> _What to produce_:
Copy, from the entries below, each line in which the string "Help" appears.

> _Provided information_:
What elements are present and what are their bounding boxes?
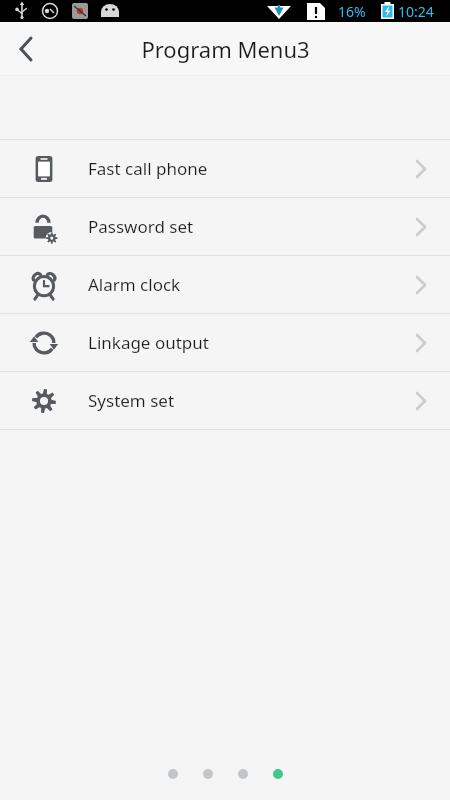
button[interactable]: Back (0, 22, 54, 76)
button[interactable]: Alarm clock (0, 256, 450, 313)
staticText: Fast call phone (88, 157, 208, 180)
staticText: 10:24 (398, 2, 434, 21)
button[interactable]: Linkage output (0, 314, 450, 371)
button[interactable]: Password set (0, 198, 450, 255)
staticText: Password set (88, 215, 194, 238)
staticText: Alarm clock (88, 273, 181, 296)
button[interactable]: Page 3 (238, 769, 248, 779)
button[interactable]: System set (0, 372, 450, 429)
staticText: Linkage output (88, 331, 209, 354)
button[interactable]: Page 1 (168, 769, 178, 779)
staticText: 16% (338, 2, 366, 21)
button[interactable]: Page 2 (203, 769, 213, 779)
button[interactable]: Fast call phone (0, 140, 450, 197)
button[interactable]: Page 4 (273, 769, 283, 779)
staticText: System set (88, 389, 175, 412)
staticText: Program Menu3 (141, 34, 310, 64)
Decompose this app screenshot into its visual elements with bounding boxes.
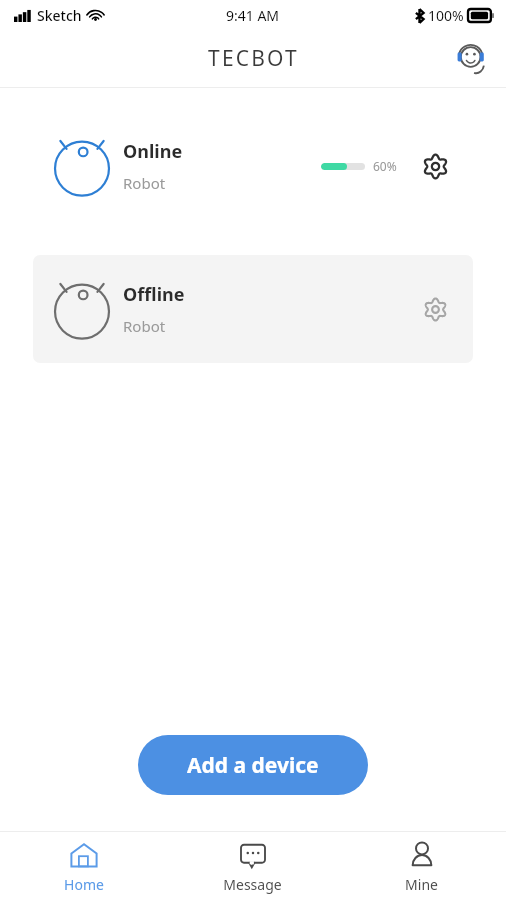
staticText: Add a device (187, 751, 319, 780)
staticText: Home (64, 875, 104, 894)
button[interactable]: Add a device (138, 735, 368, 795)
staticText: Offline (123, 282, 185, 307)
button[interactable]: Online (33, 112, 473, 220)
button[interactable]: Settings (415, 289, 455, 329)
button[interactable]: Mine (337, 832, 506, 900)
staticText: Robot (123, 173, 166, 193)
staticText: 100% (428, 6, 464, 25)
staticText: Robot (123, 316, 166, 336)
staticText: 60% (373, 158, 397, 174)
button[interactable]: Customer service (448, 37, 492, 81)
staticText: Mine (405, 875, 438, 894)
button[interactable]: Home (0, 832, 168, 900)
staticText: TECBOT (208, 44, 299, 73)
button[interactable]: Offline (33, 255, 473, 363)
staticText: Online (123, 139, 183, 164)
staticText: 9:41 AM (226, 6, 280, 25)
button[interactable]: Settings (415, 146, 455, 186)
staticText: Message (223, 875, 282, 894)
staticText: Sketch (37, 6, 82, 25)
button[interactable]: Message (168, 832, 337, 900)
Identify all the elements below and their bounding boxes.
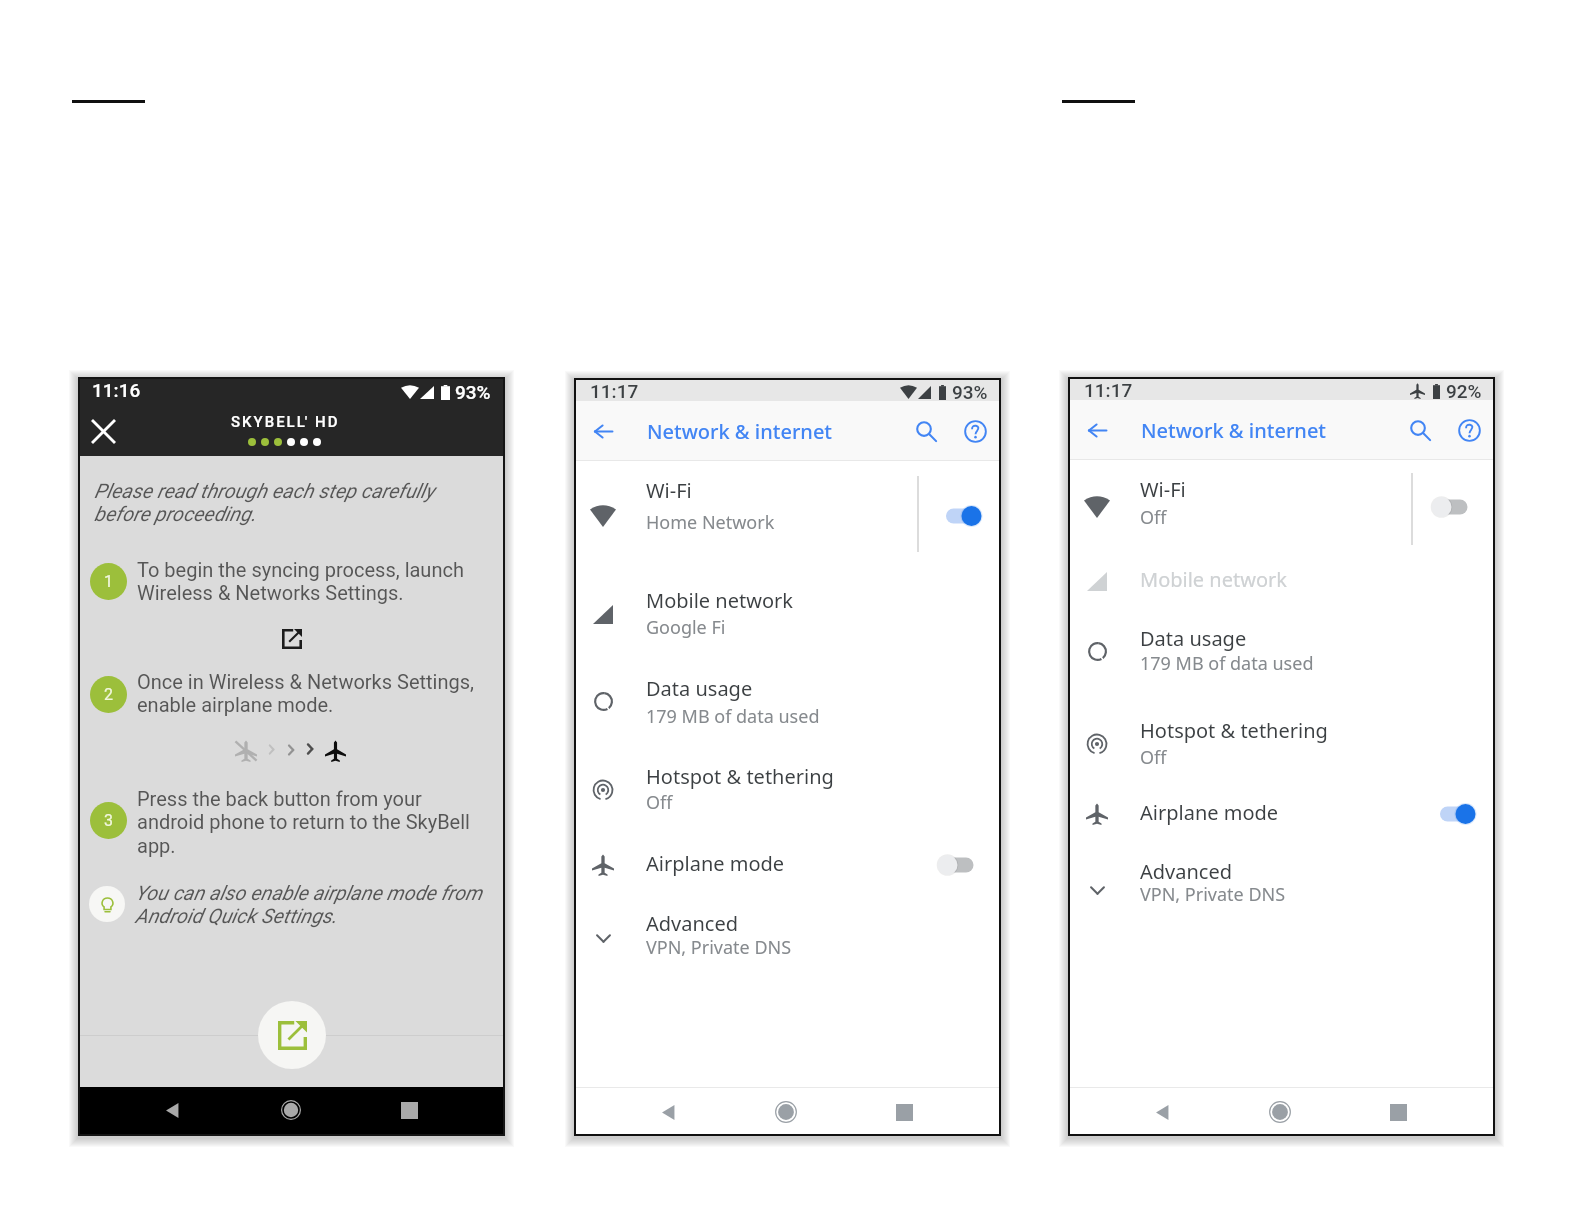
button[interactable]: Toggle bbox=[1418, 484, 1484, 530]
staticText: 1 bbox=[104, 572, 113, 591]
staticText: 179 MB of data used bbox=[1140, 651, 1314, 676]
staticText: Mobile network bbox=[1140, 566, 1287, 593]
staticText: Data usage bbox=[1140, 625, 1247, 652]
button[interactable]: Open in new bbox=[276, 623, 307, 654]
button[interactable]: Toggle bbox=[1418, 791, 1484, 837]
staticText: Please read through each step carefully … bbox=[94, 479, 454, 525]
staticText: Mobile network bbox=[646, 587, 793, 614]
button[interactable] bbox=[1068, 792, 1495, 832]
button[interactable]: 1 bbox=[90, 563, 127, 600]
button[interactable]: Search bbox=[904, 409, 948, 453]
staticText: Wi-Fi bbox=[646, 477, 692, 504]
button[interactable]: 3 bbox=[90, 802, 127, 839]
button[interactable] bbox=[1068, 618, 1495, 674]
button[interactable]: Home bbox=[272, 1091, 310, 1129]
button[interactable] bbox=[574, 580, 1001, 636]
button[interactable]: Press the back button from your android … bbox=[137, 787, 482, 857]
staticText: VPN, Private DNS bbox=[646, 935, 792, 960]
button[interactable]: Once in Wireless & Networks Settings, en… bbox=[137, 670, 482, 716]
staticText: Airplane mode bbox=[1140, 799, 1279, 826]
button[interactable]: Back bbox=[153, 1091, 191, 1129]
staticText: Hotspot & tethering bbox=[646, 763, 834, 790]
staticText: Home Network bbox=[646, 510, 775, 535]
staticText: Data usage bbox=[646, 675, 753, 702]
staticText: Advanced bbox=[1140, 858, 1232, 885]
staticText: Off bbox=[1140, 505, 1167, 530]
button[interactable]: Help bbox=[1447, 408, 1491, 452]
button[interactable] bbox=[1068, 469, 1495, 525]
staticText: Network & internet bbox=[647, 418, 833, 445]
button[interactable]: Launch Wireless and Networks settings bbox=[258, 1001, 326, 1069]
button[interactable]: Recent apps bbox=[1379, 1093, 1417, 1131]
staticText: Google Fi bbox=[646, 615, 726, 640]
button[interactable]: Close bbox=[81, 409, 125, 453]
button[interactable]: Navigate up bbox=[581, 409, 625, 453]
button[interactable]: Home bbox=[1261, 1093, 1299, 1131]
staticText: Off bbox=[646, 790, 673, 815]
staticText: Advanced bbox=[646, 910, 738, 937]
button[interactable] bbox=[574, 668, 1001, 724]
staticText: Hotspot & tethering bbox=[1140, 717, 1328, 744]
staticText: 179 MB of data used bbox=[646, 704, 820, 729]
staticText: 93% bbox=[455, 381, 491, 403]
staticText: 92% bbox=[1446, 380, 1482, 402]
button[interactable] bbox=[574, 470, 1001, 526]
staticText: VPN, Private DNS bbox=[1140, 882, 1286, 907]
staticText: Off bbox=[1140, 745, 1167, 770]
staticText: 11:17 bbox=[1084, 379, 1133, 401]
staticText: 93% bbox=[952, 381, 988, 403]
staticText: Wi-Fi bbox=[1140, 476, 1186, 503]
button[interactable]: Home bbox=[767, 1093, 805, 1131]
button[interactable]: Search bbox=[1398, 408, 1442, 452]
button[interactable]: Toggle bbox=[924, 493, 990, 539]
button[interactable]: To begin the syncing process, launch Wir… bbox=[137, 558, 482, 604]
staticText: 11:16 bbox=[92, 379, 141, 401]
button[interactable]: Recent apps bbox=[885, 1093, 923, 1131]
staticText: Airplane mode bbox=[646, 850, 785, 877]
staticText: 2 bbox=[104, 685, 113, 704]
button[interactable]: Recent apps bbox=[390, 1091, 428, 1129]
button[interactable] bbox=[1068, 559, 1495, 599]
button[interactable] bbox=[1068, 710, 1495, 766]
staticText: 11:17 bbox=[590, 380, 639, 402]
button[interactable] bbox=[1068, 851, 1495, 907]
button[interactable] bbox=[574, 903, 1001, 959]
button[interactable]: Help bbox=[953, 409, 997, 453]
staticText: SKYBELL' HD bbox=[231, 413, 340, 431]
staticText: 3 bbox=[104, 811, 113, 830]
button[interactable] bbox=[574, 756, 1001, 812]
staticText: Network & internet bbox=[1141, 417, 1327, 444]
button[interactable]: Back bbox=[1143, 1093, 1181, 1131]
button[interactable]: Back bbox=[649, 1093, 687, 1131]
staticText: You can also enable airplane mode from A… bbox=[135, 881, 495, 927]
button[interactable]: 2 bbox=[90, 676, 127, 713]
button[interactable]: Navigate up bbox=[1075, 408, 1119, 452]
button[interactable] bbox=[89, 886, 125, 922]
button[interactable]: Toggle bbox=[924, 842, 990, 888]
button[interactable] bbox=[574, 843, 1001, 883]
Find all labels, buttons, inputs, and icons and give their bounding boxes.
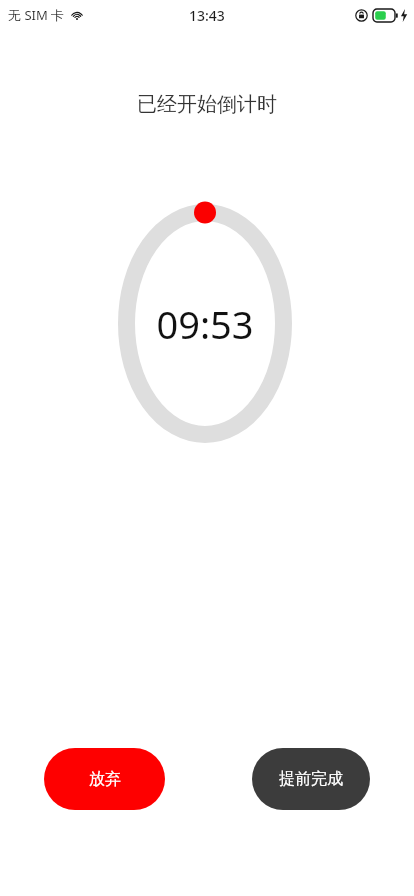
- staticText: 放弃: [89, 769, 121, 789]
- button[interactable]: 提前完成: [252, 748, 370, 810]
- staticText: 提前完成: [279, 769, 343, 789]
- staticText: 已经开始倒计时: [137, 92, 277, 117]
- staticText: 13:43: [189, 6, 225, 25]
- staticText: 无 SIM 卡: [8, 6, 65, 24]
- staticText: 09:53: [156, 298, 254, 350]
- button[interactable]: 放弃: [44, 748, 165, 810]
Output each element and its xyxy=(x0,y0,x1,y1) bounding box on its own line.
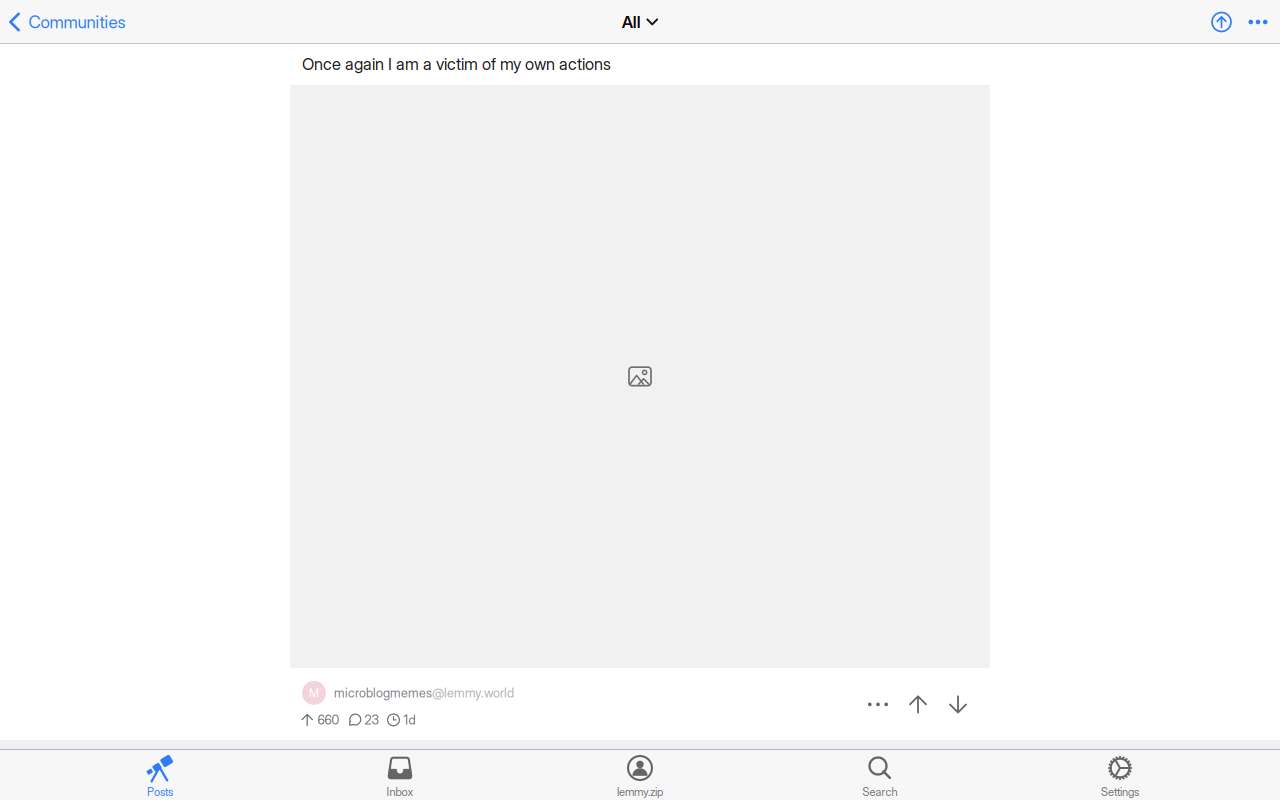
button[interactable]: More actions xyxy=(858,689,898,719)
button[interactable]: lemmy.zip xyxy=(565,750,715,800)
staticText: All xyxy=(622,12,641,32)
staticText: 23 xyxy=(365,712,380,728)
staticText: Search xyxy=(862,785,898,799)
staticText: lemmy.zip xyxy=(617,785,663,799)
button[interactable]: Inbox xyxy=(325,750,475,800)
staticText: Communities xyxy=(28,12,126,32)
button[interactable]: All xyxy=(614,0,666,44)
button[interactable]: M xyxy=(302,681,514,705)
staticText: 1d xyxy=(403,712,415,728)
button[interactable]: Search xyxy=(805,750,955,800)
button[interactable]: Communities xyxy=(0,0,134,44)
staticText: microblogmemes xyxy=(334,685,432,700)
button[interactable]: Share xyxy=(1203,0,1240,44)
staticText: Once again I am a victim of my own actio… xyxy=(302,54,611,74)
staticText: 660 xyxy=(317,712,339,728)
staticText: Settings xyxy=(1101,785,1139,799)
button[interactable]: More xyxy=(1240,0,1276,44)
button[interactable]: Posts xyxy=(85,750,235,800)
staticText: M xyxy=(309,686,319,700)
staticText: Posts xyxy=(147,785,173,799)
staticText: @lemmy.world xyxy=(432,685,514,700)
button[interactable]: Downvote xyxy=(938,689,978,719)
button[interactable]: Upvote xyxy=(898,689,938,719)
button[interactable]: Settings xyxy=(1045,750,1195,800)
staticText: Inbox xyxy=(386,785,414,799)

> _Solution for this exercise_:
button[interactable]: Help bbox=[1447, 408, 1491, 452]
button[interactable]: Help bbox=[953, 409, 997, 453]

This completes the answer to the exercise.